* _Record extracts_:
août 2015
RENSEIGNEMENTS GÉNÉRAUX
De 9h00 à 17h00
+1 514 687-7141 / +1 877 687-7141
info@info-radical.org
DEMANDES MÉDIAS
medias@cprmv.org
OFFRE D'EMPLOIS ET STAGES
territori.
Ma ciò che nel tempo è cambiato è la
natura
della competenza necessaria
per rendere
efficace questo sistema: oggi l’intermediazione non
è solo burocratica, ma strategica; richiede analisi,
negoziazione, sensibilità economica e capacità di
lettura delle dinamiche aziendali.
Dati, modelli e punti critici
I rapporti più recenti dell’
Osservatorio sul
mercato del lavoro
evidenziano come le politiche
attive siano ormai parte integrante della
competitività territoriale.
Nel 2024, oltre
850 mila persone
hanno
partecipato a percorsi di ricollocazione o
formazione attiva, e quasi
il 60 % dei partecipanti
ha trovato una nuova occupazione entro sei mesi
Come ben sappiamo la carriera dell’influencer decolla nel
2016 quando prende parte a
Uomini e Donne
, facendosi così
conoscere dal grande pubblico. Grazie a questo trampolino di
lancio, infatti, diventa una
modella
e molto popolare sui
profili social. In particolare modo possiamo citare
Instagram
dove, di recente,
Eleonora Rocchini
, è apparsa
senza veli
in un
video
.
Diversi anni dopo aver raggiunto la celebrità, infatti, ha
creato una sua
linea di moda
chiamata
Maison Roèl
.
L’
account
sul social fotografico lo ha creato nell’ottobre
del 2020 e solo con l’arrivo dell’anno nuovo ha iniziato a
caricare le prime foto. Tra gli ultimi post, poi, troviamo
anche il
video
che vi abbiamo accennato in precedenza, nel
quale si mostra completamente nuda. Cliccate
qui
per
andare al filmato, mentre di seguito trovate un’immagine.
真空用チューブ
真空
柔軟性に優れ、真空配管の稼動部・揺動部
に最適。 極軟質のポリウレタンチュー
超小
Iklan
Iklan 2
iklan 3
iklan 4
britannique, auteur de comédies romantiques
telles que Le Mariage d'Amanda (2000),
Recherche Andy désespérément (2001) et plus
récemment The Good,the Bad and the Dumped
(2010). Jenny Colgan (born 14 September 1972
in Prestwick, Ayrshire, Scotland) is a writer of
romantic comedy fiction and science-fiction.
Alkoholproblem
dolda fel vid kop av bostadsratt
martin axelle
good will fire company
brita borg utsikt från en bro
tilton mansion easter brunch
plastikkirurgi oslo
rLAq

...

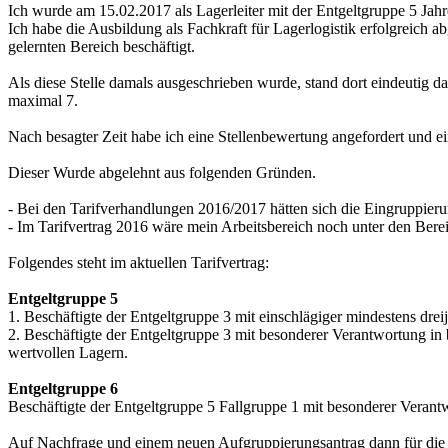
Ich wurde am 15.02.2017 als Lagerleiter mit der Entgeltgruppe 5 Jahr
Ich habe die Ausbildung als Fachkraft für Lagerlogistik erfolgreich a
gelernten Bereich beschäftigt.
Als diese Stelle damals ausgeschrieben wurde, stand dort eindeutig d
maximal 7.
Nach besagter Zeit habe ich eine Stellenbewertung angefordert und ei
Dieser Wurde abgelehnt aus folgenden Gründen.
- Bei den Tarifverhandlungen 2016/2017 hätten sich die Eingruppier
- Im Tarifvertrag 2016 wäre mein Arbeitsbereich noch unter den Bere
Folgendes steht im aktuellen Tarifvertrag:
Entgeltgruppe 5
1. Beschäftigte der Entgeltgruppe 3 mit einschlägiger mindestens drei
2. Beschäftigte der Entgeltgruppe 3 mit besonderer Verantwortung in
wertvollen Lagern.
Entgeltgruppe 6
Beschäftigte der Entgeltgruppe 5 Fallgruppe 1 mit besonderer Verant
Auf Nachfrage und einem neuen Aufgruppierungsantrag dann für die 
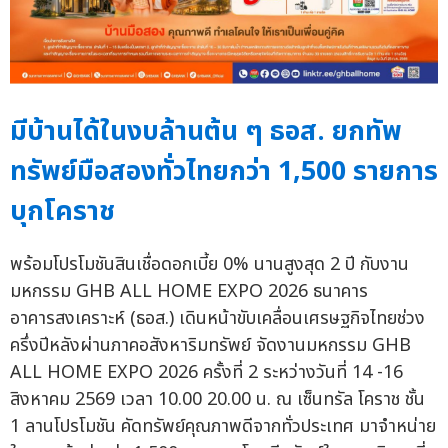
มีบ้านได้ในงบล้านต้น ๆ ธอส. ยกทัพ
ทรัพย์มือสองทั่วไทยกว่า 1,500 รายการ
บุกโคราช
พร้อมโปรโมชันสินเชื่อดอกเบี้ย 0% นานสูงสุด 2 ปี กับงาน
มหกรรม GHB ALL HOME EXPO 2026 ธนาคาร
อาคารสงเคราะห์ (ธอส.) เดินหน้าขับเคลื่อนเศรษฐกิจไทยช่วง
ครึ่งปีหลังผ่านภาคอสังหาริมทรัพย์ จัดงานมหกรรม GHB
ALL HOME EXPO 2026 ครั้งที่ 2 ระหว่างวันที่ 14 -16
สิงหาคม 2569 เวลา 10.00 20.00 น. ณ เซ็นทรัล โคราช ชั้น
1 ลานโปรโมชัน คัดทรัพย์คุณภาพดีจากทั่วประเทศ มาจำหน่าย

* _Required work_: Every line from the one with "- Bei den Tarifverhandlungen" through the one with "1 ลานโปรโมชัน คัดทรัพย์คุณภาพดีจากทั่วประเทศ" is to be reproduced exactly as written above, and the pictures are to be dropped.

* _Response for this exercise_:
- Bei den Tarifverhandlungen 2016/2017 hätten sich die Eingruppier
- Im Tarifvertrag 2016 wäre mein Arbeitsbereich noch unter den Bere
Folgendes steht im aktuellen Tarifvertrag:
Entgeltgruppe 5
1. Beschäftigte der Entgeltgruppe 3 mit einschlägiger mindestens drei
2. Beschäftigte der Entgeltgruppe 3 mit besonderer Verantwortung in
wertvollen Lagern.
Entgeltgruppe 6
Beschäftigte der Entgeltgruppe 5 Fallgruppe 1 mit besonderer Verant
Auf Nachfrage und einem neuen Aufgruppierungsantrag dann für die 
มีบ้านได้ในงบล้านต้น ๆ ธอส. ยกทัพ
ทรัพย์มือสองทั่วไทยกว่า 1,500 รายการ
บุกโคราช
พร้อมโปรโมชันสินเชื่อดอกเบี้ย 0% นานสูงสุด 2 ปี กับงาน
มหกรรม GHB ALL HOME EXPO 2026 ธนาคาร
อาคารสงเคราะห์ (ธอส.) เดินหน้าขับเคลื่อนเศรษฐกิจไทยช่วง
ครึ่งปีหลังผ่านภาคอสังหาริมทรัพย์ จัดงานมหกรรม GHB
ALL HOME EXPO 2026 ครั้งที่ 2 ระหว่างวันที่ 14 -16
สิงหาคม 2569 เวลา 10.00 20.00 น. ณ เซ็นทรัล โคราช ชั้น
1 ลานโปรโมชัน คัดทรัพย์คุณภาพดีจากทั่วประเทศ มาจำหน่าย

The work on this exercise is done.